Monday, October 18, 2010

September Sales Sucked

Digital game sales (left) take on physical game sales.
NPD may have tried to obscure the faces of the guilty, but the sales figures for September still showed evidence that publishers were getting killed. (Michael Pachter let loose some specific numbers, even though NPD didn't.) Sales were down once again for the most part, with a few bright spots. Overall, home console unit sales were down 20 percent over last year. Granted, last year September had the PS3 price drop boosting sales tremendously, but this year the PS3 had the Move introduction which was supposed to boost things. Still, Sony's PS3 sales were down 37 percent from last year's September, with 312,000 units sold.

The Wii suffered even more badly, with sales dropping 45% year-over-year down to 254,000 units. No wonder Nintendo is pushing for the 3DS to succeed, and and at higher prices for the software. They badly need something to replace the aging Wii's sales, and the DS line is sagging almost as much. So far we've seen nothing from Nintendo about what they might do to boost sales of the Wii this Christmas. The DS line is going to be hard to pump up, too, given that most fans are looking forward to the 3DS introduction.

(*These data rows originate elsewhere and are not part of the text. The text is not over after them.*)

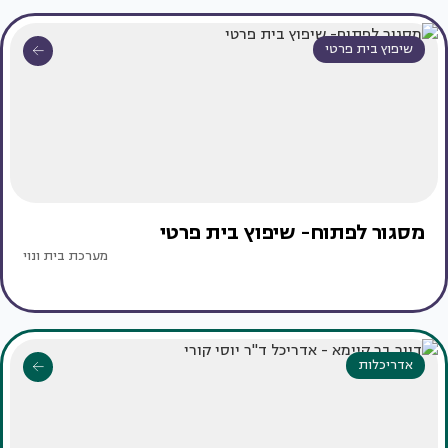
שיפוץ בית פרטי
מסגור לפתוח- שיפוץ בית פרטי
מערכת בית ונוי
אדריכלות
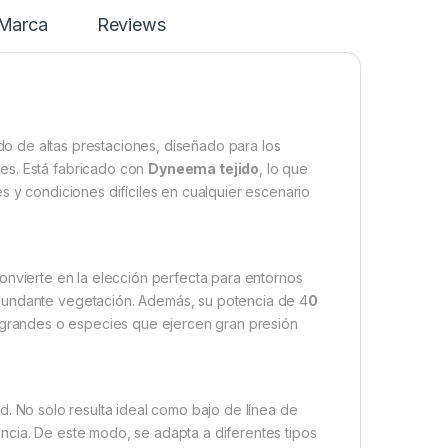
Marca
Reviews
do de altas prestaciones, diseñado para los
es. Está fabricado con
Dyneema tejido
, lo que
s y condiciones difíciles en cualquier escenario
 convierte en la elección perfecta para entornos
bundante vegetación. Además, su potencia de 4
0
 grandes o especies que ejercen gran presión
ad. No solo resulta ideal como bajo de línea de
ncia. De este modo, se adapta a diferentes tipos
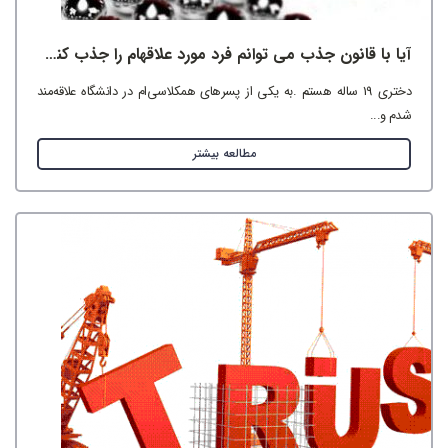
آیا با قانون جذب می توانم فرد مورد علاقه‎ام را جذب کنم؟!
دختری 19 ساله هستم .به یکی از پسرهای همکلاسی‌ام در دانشگاه علاقه‌مند
شدم و...
مطالعه بیشتر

Meanwhile, non-physical game sales were booming. NPD's first quarterly report on the subject estimated revenue from sources including used games, game rentals, game subscriptions, digital full game downloads, social network games, downloadable content, and mobile game apps combined to be at $2.6 to $2.9 billion, or roughly 70 to 80 percent of the $3.7 billion spent on new retail sales of hardware, software and accessories in the first six months of the year. Given the relative growth rates of the two areas, I'd expect to see the revenue cross over sometime in the next year or two.

Which leads to why NPD would make these changes (referred to in this post) to scrub away specifics, and to add reporting on other game revenues. I believe NPD was under pressure from publishers to "do something" about the constant stream of bad sales numbers. A bad sales month here and there can be explained away; two years in a row of down sales can't be explained so easily. The monthly news release from NPD saying "sales continue to suck" leads to self-fulfilling prophecy, as publishers cut back on spending, consumers get wind of things not going so well, projects get trimmed or slowed, and sales continue to slow. It's a vicious cycle.

One solution, if the news is bad, is to stop spreading the news. (Easier than fixing systemic problems or changing your business model, certainly.) So I suspect there was pressure from many sources for NPD to stop saying such nasty things... or at least, stop making it so specific by naming titles and publishers and specific hardware device sales. That way, even though the numbers still say "sales sucked last month" an individual publisher can say "Sure, maybe other publishers had a problem, but our title Call of Sequel of Honor II sold really well!"

NPD is obviously aware that game revenue from outside traditional channels is booming, so they want to cover it... but in such a way as to not embarrass those publishers who aren't moving into those areas. So the monthly pig gets a nice glossy lipstick and some eye makeup. Meanwhile, mobile, social, and free-to-play games are bringing home the bacon.